Research Group Recommends More Women Consider Removing Fallopian Tubes

The Ovarian Cancer Research Alliance launched a campaign Feb. 1 urging women to learn more about their risk for ovarian cancer and recommending that women of average risk consider having their fallopian tubes removed if they are finished having children and are getting pelvic surgery for other reasons. Ovarian cancer is the fifth most common cause of cancer death in women, and research has found that the most common and deadly forms of ovarian cancer develop first in the fallopian tubes. While other cancers are more common, there is no effective screening test for ovarian cancer. As a result, symptoms tend not to be caught until the cancer has grown to an advanced stage, resulting in low survival rates, the New York Times reports. “It is considered experimental,” Stephanie Blank, a gynecologic oncologist and president of the Society of Gynecologic Oncology, told the Times of the recommendation. But “it makes scientific sense and has a lot of appeal.” While removing the ovaries with the fallopian tubes is still the best way to prevent ovarian cancer—and recommended for women who have inherited genes that put them at higher risk of developing it—experts say the ovaries continue to have a role in hormone production.
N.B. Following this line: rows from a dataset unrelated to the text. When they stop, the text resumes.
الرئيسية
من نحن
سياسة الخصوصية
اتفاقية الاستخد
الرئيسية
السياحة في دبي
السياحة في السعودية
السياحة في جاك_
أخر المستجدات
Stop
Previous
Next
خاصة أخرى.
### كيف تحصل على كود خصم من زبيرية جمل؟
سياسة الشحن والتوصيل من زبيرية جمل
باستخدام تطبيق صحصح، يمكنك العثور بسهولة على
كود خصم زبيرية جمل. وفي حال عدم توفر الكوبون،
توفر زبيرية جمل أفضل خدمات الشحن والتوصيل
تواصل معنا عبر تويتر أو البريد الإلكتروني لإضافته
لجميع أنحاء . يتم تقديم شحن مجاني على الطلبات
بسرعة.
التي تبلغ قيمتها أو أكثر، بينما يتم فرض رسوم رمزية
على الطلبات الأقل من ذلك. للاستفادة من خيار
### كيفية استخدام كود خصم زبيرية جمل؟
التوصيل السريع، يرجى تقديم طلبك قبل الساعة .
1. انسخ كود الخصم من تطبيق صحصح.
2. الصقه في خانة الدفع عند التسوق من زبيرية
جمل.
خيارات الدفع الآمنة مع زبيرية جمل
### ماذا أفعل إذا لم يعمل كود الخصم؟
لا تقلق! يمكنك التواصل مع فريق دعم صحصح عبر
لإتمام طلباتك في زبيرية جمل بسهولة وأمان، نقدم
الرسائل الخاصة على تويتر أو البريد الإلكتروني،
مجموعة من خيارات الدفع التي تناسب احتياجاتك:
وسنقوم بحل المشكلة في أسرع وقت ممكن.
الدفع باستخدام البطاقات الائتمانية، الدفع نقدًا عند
Removing the fallopian tubes during another surgery is a lower impact way for most women to reduce their risk.

Treatment Recommendations Rely on Age Over Condition

A study of women who got surgery for high-risk breast cancers found that the likelihood of a 70-year-old woman being recommended for radiation therapy was 53% lower than for a woman just a year younger. The results, using data from the National Cancer Database and published in the International Journal of Radiation Oncology, Biology, Physics, showed that women in the 50 to 69 age group were recommended for radiation 90% to 92% of the time, but only 81% of women who were 70 were recommended for radiation. The effect was also seen in lower-risk cancers, where researchers saw a 14% drop in the odds of having hormonal therapy recommended between ages 69 and 70. “For certain subsets in cancer care, there are guidelines that say we can consider different treatment for patients with more advanced-stage disease vs. younger patients,” said Wesley J. Talcott, an author on the study and a radiation oncologist with Northwell Health, in an article in Healio. “This is somewhat arbitrarily set at age 70 in many guidelines, but obviously there’s nothing magical about that number.”
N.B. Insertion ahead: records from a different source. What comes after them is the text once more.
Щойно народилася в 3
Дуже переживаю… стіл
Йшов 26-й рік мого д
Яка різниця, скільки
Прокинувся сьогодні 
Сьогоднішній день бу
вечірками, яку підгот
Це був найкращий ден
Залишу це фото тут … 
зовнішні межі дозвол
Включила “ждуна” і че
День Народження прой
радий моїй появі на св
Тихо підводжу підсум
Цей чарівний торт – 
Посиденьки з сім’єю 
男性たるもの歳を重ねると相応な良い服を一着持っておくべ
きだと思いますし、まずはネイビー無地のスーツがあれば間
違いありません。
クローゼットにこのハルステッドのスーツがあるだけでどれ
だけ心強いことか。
1.9 Million Cancer Diagnoses Expected in U.S. in 2023

An annual report on cancer trends projects 1.9 million new cancer cases in the U.S. in the coming year, the Washington Post reports. The American Cancer Society article, published in CA: A Cancer Journal for Clinicians, noted that the country is also expected to have 609,820 cancer deaths, a continuation of a downward trend in the cancer mortality rate that represents a 33% drop since its peak in 1991. Other highlights include a 65% drop over the past 10 years in the rate of cervical cancer for women in their early 20s, a development the report attributes to the human papillomavirus virus vaccine. But it also noted that prostate cancer rates have started rising 3% per year after declining for a period of 20 years. The report, which uses data from cancer registries and the National Center for Health Statistics, cited screening, advances in treatment, and behavioral changes, particularly the decline in tobacco use, as reasons for the continued drop in the cancer mortality rate.